Sono
due i motivi che ci hanno spinto a leggere questo “pesante” libro di
circa 700 pagine. Il primo, perché da anni la casa editrice Zambon si
contraddistingue per una meritoria opera di lotta al revisionismo
storico attraverso una serie di pubblicazioni rilevanti e controcorrente
rispetto al pensiero mainstream. La seconda, perché oggi c’è davvero
necessità di “capire la Russia”, ossia liberarsi dalla vulgata liberale
che ha trovato in Putin il nuovo nemico assoluto dell’Occidente e nella
Russia il problema per la democrazia nel mondo. Potenzialmente, allora,
poteva trattarsi di un libro importante, uno strumento di lotta in più
nella battaglia anche culturale tra il capitalismo neoliberista e le sue
forme di resistenza. Così non è, anzi. Il libro altro non è che una
vetrina del pensiero geopolitico rosso-bruno di ogni latitudine. Uno
squallido tentativo di elevare tale raffazzonata visione del mondo,
fatta di spiritualismo, capitalismo pre-liberista, tradizionalismo
religioso-culturale e complottismo vittimista, a pensiero degno di
considerazione. Un testo talmente trasudante neofascismo da imporre una
riflessione per la stessa casa editrice, che da oggi in poi
difficilmente potrà essere considerata “credibile” nel panorama politico
italiano, almeno quello riferibile alla sinistra di classe.
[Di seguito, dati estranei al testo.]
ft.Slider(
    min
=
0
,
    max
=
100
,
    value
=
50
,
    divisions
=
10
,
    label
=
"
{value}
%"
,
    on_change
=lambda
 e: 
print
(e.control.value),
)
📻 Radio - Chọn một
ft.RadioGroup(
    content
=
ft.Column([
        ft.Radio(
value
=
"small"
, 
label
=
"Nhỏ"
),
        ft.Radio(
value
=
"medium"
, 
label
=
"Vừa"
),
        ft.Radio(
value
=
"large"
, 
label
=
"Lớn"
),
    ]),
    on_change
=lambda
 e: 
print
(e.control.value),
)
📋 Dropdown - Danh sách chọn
Come ogni coerente analisi geopolitica (ma qui di “geopoliticismo”
c’è davvero poco, quanto una sua macchiettistica riproposizione in
sedicesimi), le argomentazioni utilizzate contengono parti di verità,
racchiuse però in una cornice politica irricevibile, sostanzialmente
espressione di quelle forme culturali sviluppate da ogni borghesia in
crisi, cioè innervate di reazione anti-moderna che vorrebbe riportare le
lancette della storia al tempo in cui la borghesia sconfitta manteneva
un ruolo sociale egemone. Ogni forma borghese sorpassata tende a
descrivere la propria epoca felice come società ideale e omogenea, una
società di “produttori” libera dagli attuali scontri sociali indotti.
Con lo sguardo rivolto all’indietro e sempre fuori tempo, una serie di
“intellettuali” espulsi controvoglia dalle correnti di pensiero egemoni,
fino al 1989 fieramente integrati nel sistema borghese-liberale
occidentale nonchè ferocemente anti-comunisti, si scoprono oggi
dissidenti di un modello di sviluppo, quello neoliberista, attraverso il
quale si sono arricchiti per decenni. Ma andiamo con ordine.
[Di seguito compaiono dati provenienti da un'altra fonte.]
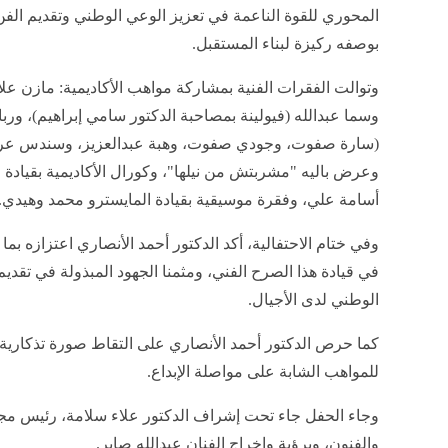
المحوري للقوة الناعمة في تعزيز الوعي الوطني وتقديم الفن
بوصفه ركيزة لبناء المستقبل.
وتوالت الفقرات الفنية بمشاركة مواهب الأكاديمية: مازن علاء 
وسما عبدالله (فيولينة بمصاحبة الدكتور سامي إبراهيم)، ورب
(سارة صفوت، وجودي صفوت، وهبة عبدالعزيز، وسندس عرف
وعرض باليه "مشربتش من نيلها"، وكورال الأكاديمية بقيادة 
أسامة علي، وفقرة موسيقية بقيادة المايسترو محمد وهيدي.
وفي ختام الاحتفالية، أكد الدكتور أحمد الأنصاري اعتزازه بم
في قيادة هذا الصرح الفني، ومثمنا الجهود المبذولة في تقديم 
الوطني لدى الأجيال.
كما حرص الدكتور أحمد الأنصاري على التقاط صورة تذكارية
للمواهب الشابة على مواصلة الإبداع.
وجاء الحفل جاء تحت إشراف الدكتور علاء سلامة، رئيس مجلس
والفنون، وبرؤية وإخراج الفنان عبدالله صابر.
Il libro parte da un presupposto corretto: è in atto da qualche anno
un attacco, politicamente trasversale, alla Russia e al proprio ruolo
oggettivamente “confliggente” rispetto al tentativo di assoggettare
tutte le restanti regioni “riottose” del mondo al modello produttivo
neoliberista (e al suo corrispettivo politico: la democrazia
neoliberale). Non è questione che riguarda solamente la Russia. Un
insieme variegato di Stati costituiscono oggi un problema per tale forma
di capitalismo. Dall’Iran alla Siria, dalla Russia al Venezuela, da
Cuba alla Bolivia, determinate aree del mondo rappresentano una
complicazione, un intoppo alla generalizzazione di un modello economico
per sua natura tendente alla continua espansione. Non è una lotta tra il
capitalismo e le sue alternative, quanto uno scontro interno al
capitalismo stesso e alle sue diverse forme in cui questo si manifesta.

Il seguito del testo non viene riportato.